Please repeat exactly the lines from the one containing "Company Web Page" through the last line of the records below, both included, and leave out any pictures.
Top of Provided material
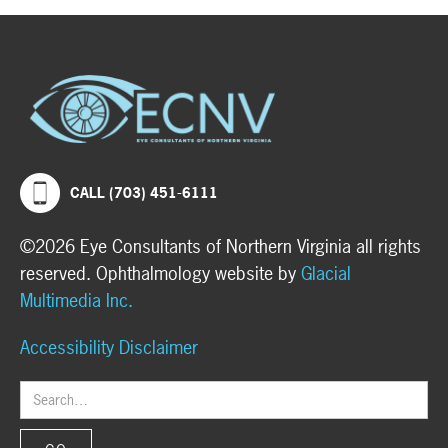
CALL (703) 451-6111
©2026 Eye Consultants of Northern Virginia all rights
reserved. Ophthalmology website by
Glacial
Multimedia Inc.
Accessibility Disclaimer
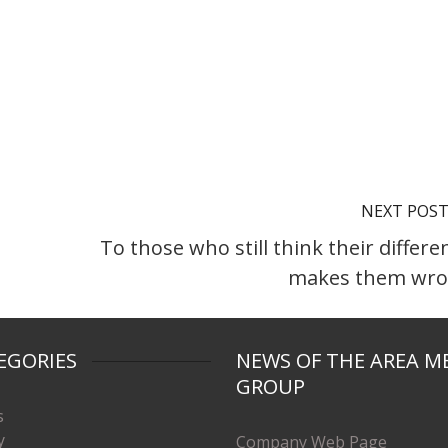
NEXT POS
To those who still think their differe
makes them wr
EGORIES
NEWS OF THE AREA M
GROUP
s
y
Company Web Page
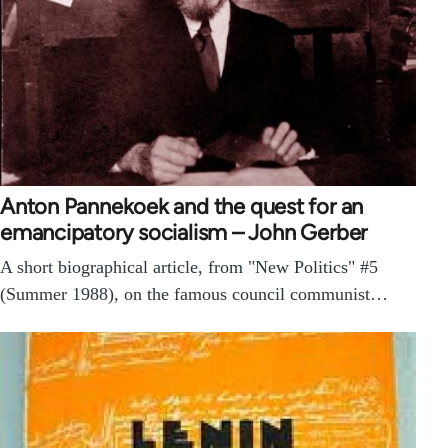
Anton Pannekoek and the quest for an
emancipatory socialism – John Gerber
A short biographical article, from "New Politics" #5
(Summer 1988), on the famous council communist…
Bottom of Provided material
Written response -
Company Web Page
Anton Pannekoek and the quest for an
emancipatory socialism – John Gerber
A short biographical article, from "New Politics" #5
(Summer 1988), on the famous council communist…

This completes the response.